Contreras assisted Calderon in filing an official consumer fraud complaint with Illinois Attorney General Lisa Madigan in Dec. 2013, which is still processing. EXTRA attempted to reach Madigan’s office but they never got back with an official response.

Six individuals, including Calderon, have filed official complaints through LULAC with the Illinois Attorney General’s Office, claiming losses between $10,000 and $30,000. Another seven claimants are working with LULAC to gather the paperwork necessary to file a claim, including membership contracts, and solicits for distribution and financial records.

“Herbalife comes in like a thief in the night with a false promise, a false sense of security,” said Contreras.

In Oct. 2013, LULAC National sent a letter to Herbalife and its independent distributors detailing the organization’s concerns, including calls that Herbalife “report the average net income of Herbalife distributors and stop featuring highly unlikely ‘rags to riches’ success stories.” Contreras states that there has been no official response from Herbalife.

According to Herbalife’s 2012 Statement of Average Gross Compensation, 88 percent of Herbalife distributors received no payments from Herbalife in 2012, meaning that distributors had to rely solely on selling the products they had purchased.

In Dec. 2013, LULAC of Waukegan partnered with other local Hispanic groups including Illinois Hispanic Chamber of Commerce, the Little Village Community Council and Centro sin Fronteras to call upon Madigan to open a formal investigation into Herbalife as “a pyramid scheme that is unfairly targeting Hispanics.”
“Pyramid schemes like Herbalife engage in deceptive business practices and take the hard earned and limited financial resources from inexperienced minority businesspeople,” said Omar Duque, CEO of the Illinois Hispanic Chamber of Commerce.

“Herbalife is actively recruiting and misleading Latinos through a false get-rich-quick scheme which leaves these individuals with no income after investing hundreds and thousands of dollars,” said Contreras.

“There’s conformity in [the business]. We as Hispanics like to see work, move in any way possible, but in some cases we take a path that isn’t real or perfect, and that’s how we make mistakes in this situation,” stated Calderon.

According to a meeting held in April 2012 at Barclays Capital Retail and Restaurants Conference, Herbalife does have the capacity to drill down into specific markets and target specific demographics.

At the Barclay’s event, Ibi Fleming, Herbalife SVP and managing director of North America, describes a program called “Geoscape,” and how it could benefit a distributor looking to relocate to the Miami, Fla. market. “So it tells us the Latino population.
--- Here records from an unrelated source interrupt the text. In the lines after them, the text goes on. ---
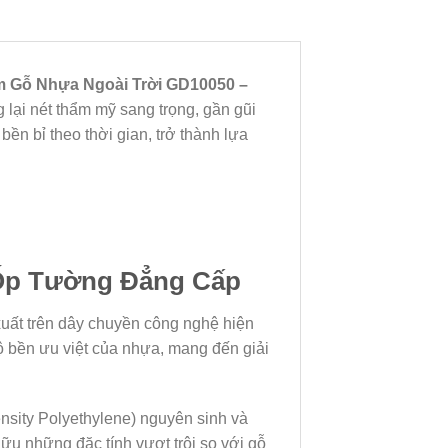
 Gỗ Nhựa Ngoài Trời GD10050 –
lại nét thẩm mỹ sang trọng, gần gũi
ền bỉ theo thời gian, trở thành lựa
 Ốp Tường Đẳng Cấp
xuất trên dây chuyền công nghệ hiện
 bền ưu việt của nhựa, mang đến giải
sity Polyethylene) nguyên sinh và
ữu những đặc tính vượt trội so với gỗ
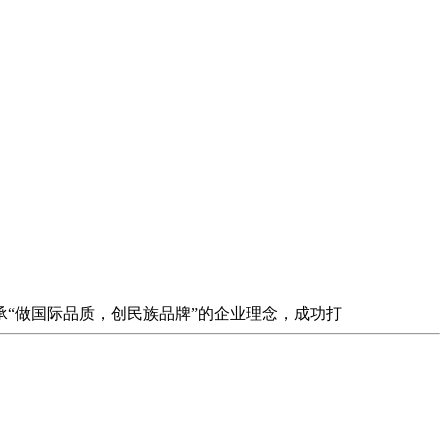
承“做国际品质，创民族品牌”的企业理念，成功打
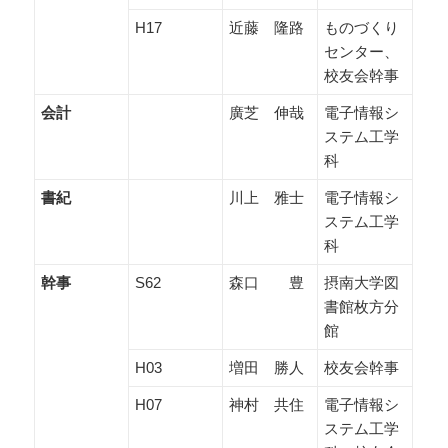
H17
近藤 隆路
ものづくり
センター、
校友会幹事
会計
廣芝 伸哉
電子情報シ
ステム工学
科
書紀
川上 雅士
電子情報シ
ステム工学
科
幹事
S62
森口 豊
摂南大学図
書館枚方分
館
H03
増田 勝人
校友会幹事
H07
神村 共住
電子情報シ
ステム工学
It actually breaks it down into Cuban, Mexican and Puerto Rican, and then also layers it by the distributors.”

In a 2010 report, Des Walsch, Herbalife president, told investors during a second quarter earning call that the Hispanic market “represented 65 percent of the United States’ net sales and volume points.”

In 2005, the Hispanic market represented roughly 35 percent of Herbalife’s business.  Walsch attributed the growth to the “Nutrition Club” model that developed in Mexico and rapidly spread to the United States through the Latino community.
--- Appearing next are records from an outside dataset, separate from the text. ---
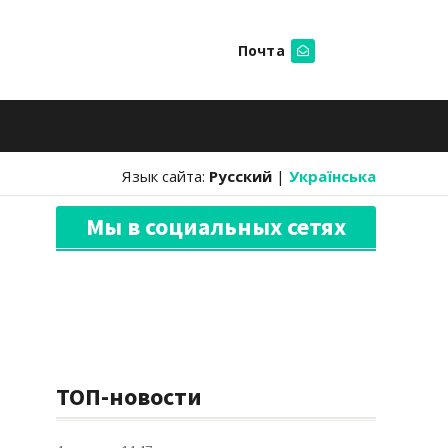
Почта
Искать
Язык сайта:
Русский
|
Українська
Мы в социальных сетях
ТОП-новости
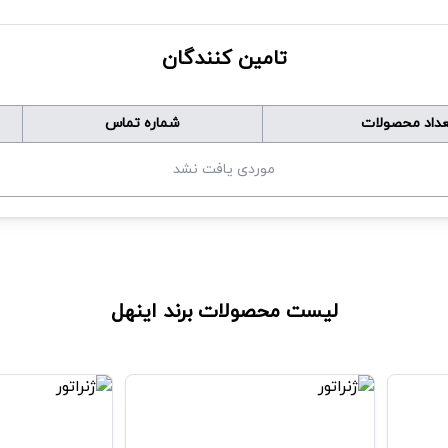
تامین کنندگان
عداد محصولات
شماره تماس
موردی یافت نشد
لیست محصولات برند
اینهل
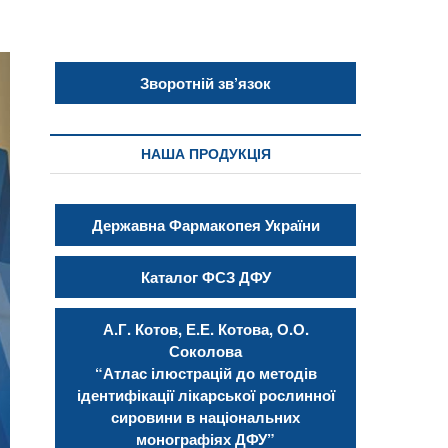
Зворотній зв’язок
НАША ПРОДУКЦІЯ
Державна Фармакопея України
Каталог ФСЗ ДФУ
А.Г. Котов, Е.Е. Котова, О.О.
Соколова
“Атлас ілюстрацій до методів
ідентифікації лікарської рослинної
сировини в національних
монографіях ДФУ”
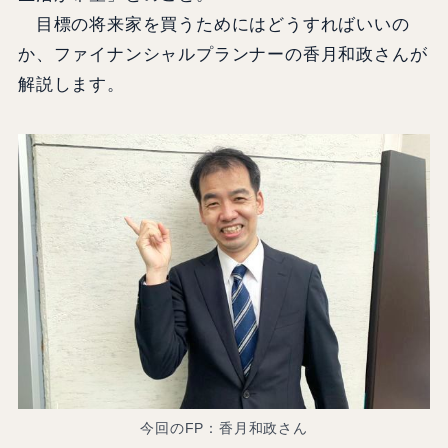
目標の将来家を買うためにはどうすればいいの
か、ファイナンシャルプランナーの香月和政さんが
解説します。
今回のFP：香月和政さん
The local organizations calling for an investigation claim that this expansion within the Hispanic community is filled with abuse and exploitation.

“[Herbalife] needs to treat the humanity of people with much frequency to make them do this business because the people will always be at a loss since there is no will for them to have money like they mentioned it,” said Calderon.

The organizations have set up a toll free number, 855 -701-5437, that Illinois residents can call to share Herbalife experiences.

“We are planning to be in D.C. in February to bring this to the attention of Congress and the Senate. This scam is occurring across our nation and it must be shut down for the good of our communities,” said Contreras.

Last week, the New York Times reported that Sen. Edward J. Markey of Massachusetts asked the Securities and Exchange Commission and the Federal Trade Commission to investigate Herbalife.

EXTRA attempted to reach Herbalife representatives on several occasions, but no phone calls were returned.